The data preprocessing steps executed in this notebook are as follows:
1. Import the raw data from microcompression experiments ($Z$, $F$)
2. Calculate the sensor stiffness from filtered calibration data ($S$)
3. Calculate the corrected displacement
4. Export corrected displacement data for contact finding

### 1. Import the raw data from microcompression experiments ($Z$, $F$)

In this step, we will load data stored on disk into a Python data structure.  We will use `pandas` to read in CSV (comma separated value) files and store the results in the very handy Pandas `DataFrame`. First, we need to organize the data according to the treatment each cell received. If you downloaded our data directly from Github, the files should already be organized in folders that are named according to the drug treatment the cell received. We can use that to organize our data. You'll probably need to change the first line to specify the path where the files are contained on your local computer.

In [2]:
path = 'microcompress_data'
dir_list = os.listdir(path) # prints a list of strings with all folder names in the specified path

# folder names for each drug treatment
sorbitol_folderName = path + '/BY2_in_sorbitol/'
C2_folderName = path + '/BY2_in_C2/'
ory_folderName = path + '/BY2_in_oryzalin/'
LatB_folderName = path + '/BY2_in_LatB/'
ory_sorbitol_folderName = path + '/BY2_in_oryzalin_sorbitol/'
LatB_sorbitol_folderName = path + '/BY2_in_LatB_sorbitol/'
Ref_folderName = path + '/Refs/'

# combine all the lists of folder names into one list
folderNames = [C2_folderName, ory_folderName, LatB_folderName, sorbitol_folderName, ory_sorbitol_folderName, LatB_sorbitol_folderName, Ref_folderName]

# print everything to make sure it worked
print(folderNames)

['microcompress_data/BY2_in_C2/', 'microcompress_data/BY2_in_oryzalin/', 'microcompress_data/BY2_in_LatB/', 'microcompress_data/BY2_in_sorbitol/', 'microcompress_data/BY2_in_oryzalin_sorbitol/', 'microcompress_data/BY2_in_LatB_sorbitol/', 'microcompress_data/Refs/']

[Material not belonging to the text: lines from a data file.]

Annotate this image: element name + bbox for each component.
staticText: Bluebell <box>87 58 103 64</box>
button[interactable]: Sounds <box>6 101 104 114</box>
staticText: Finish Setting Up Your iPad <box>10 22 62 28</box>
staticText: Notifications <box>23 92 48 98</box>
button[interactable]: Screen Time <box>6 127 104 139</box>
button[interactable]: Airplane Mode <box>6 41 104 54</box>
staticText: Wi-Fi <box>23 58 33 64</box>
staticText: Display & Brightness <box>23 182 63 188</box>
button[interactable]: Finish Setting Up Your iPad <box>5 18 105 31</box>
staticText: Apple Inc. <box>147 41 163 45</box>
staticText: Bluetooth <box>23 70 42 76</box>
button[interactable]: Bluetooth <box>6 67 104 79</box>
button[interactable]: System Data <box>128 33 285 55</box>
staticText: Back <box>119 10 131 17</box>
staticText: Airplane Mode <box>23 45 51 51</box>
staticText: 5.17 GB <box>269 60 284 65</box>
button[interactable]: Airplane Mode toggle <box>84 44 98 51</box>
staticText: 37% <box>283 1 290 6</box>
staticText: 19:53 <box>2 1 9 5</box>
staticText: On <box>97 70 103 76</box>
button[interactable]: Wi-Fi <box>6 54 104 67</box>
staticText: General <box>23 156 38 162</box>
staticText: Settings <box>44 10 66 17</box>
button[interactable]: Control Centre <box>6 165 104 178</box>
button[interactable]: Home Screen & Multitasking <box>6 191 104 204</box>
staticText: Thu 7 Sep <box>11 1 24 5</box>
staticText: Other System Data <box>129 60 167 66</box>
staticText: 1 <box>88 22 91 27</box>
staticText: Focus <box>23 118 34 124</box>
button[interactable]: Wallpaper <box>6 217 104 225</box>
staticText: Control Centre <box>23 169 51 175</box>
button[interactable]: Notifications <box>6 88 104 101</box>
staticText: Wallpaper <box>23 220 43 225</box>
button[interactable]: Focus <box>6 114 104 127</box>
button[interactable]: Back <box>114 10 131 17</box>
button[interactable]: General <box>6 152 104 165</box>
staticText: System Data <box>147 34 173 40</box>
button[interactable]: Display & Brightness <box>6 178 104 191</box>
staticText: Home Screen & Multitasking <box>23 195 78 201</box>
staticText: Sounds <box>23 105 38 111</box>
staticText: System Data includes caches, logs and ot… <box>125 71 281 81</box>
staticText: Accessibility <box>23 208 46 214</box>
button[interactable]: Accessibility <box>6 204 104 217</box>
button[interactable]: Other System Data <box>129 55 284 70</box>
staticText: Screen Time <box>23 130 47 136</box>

Next, we need to determine which files are calibration data, which are sample data, and which are neither (images).

In [3]:
# Get names of all files to be used as calibration data or sample data
sample_fileNames = []
calib_fileNames = []
for folderName in folderNames:
    dir_list = os.listdir(folderName)
    for fileName in dir_list:
        if fileName.startswith('ref') and not ('.' in fileName) and not ('_' in fileName):
            calib_fileNames.append(folderName + fileName)
        elif fileName.startswith('cell') and not ('.' in fileName) and not ('_' in fileName):
            sample_fileNames.append(folderName + fileName)
            
# Check how many files it found
len(calib_fileNames), len(sample_fileNames)

(16, 98)

If all went right, you should have 16 entries in `calib_fileNames` and 98 entries in `sample_fileNames`. Now we can use `pd.read_csv()` to load the data set.  The data are stored in a **DataFrame**, which is one of the data types that makes `pandas` so convenient for use in data analysis.  `DataFrame`s offer mixed data types, including incomplete columns, and convenient slicing, among many, many other convenient features. They are like spreadsheets, only a lot better.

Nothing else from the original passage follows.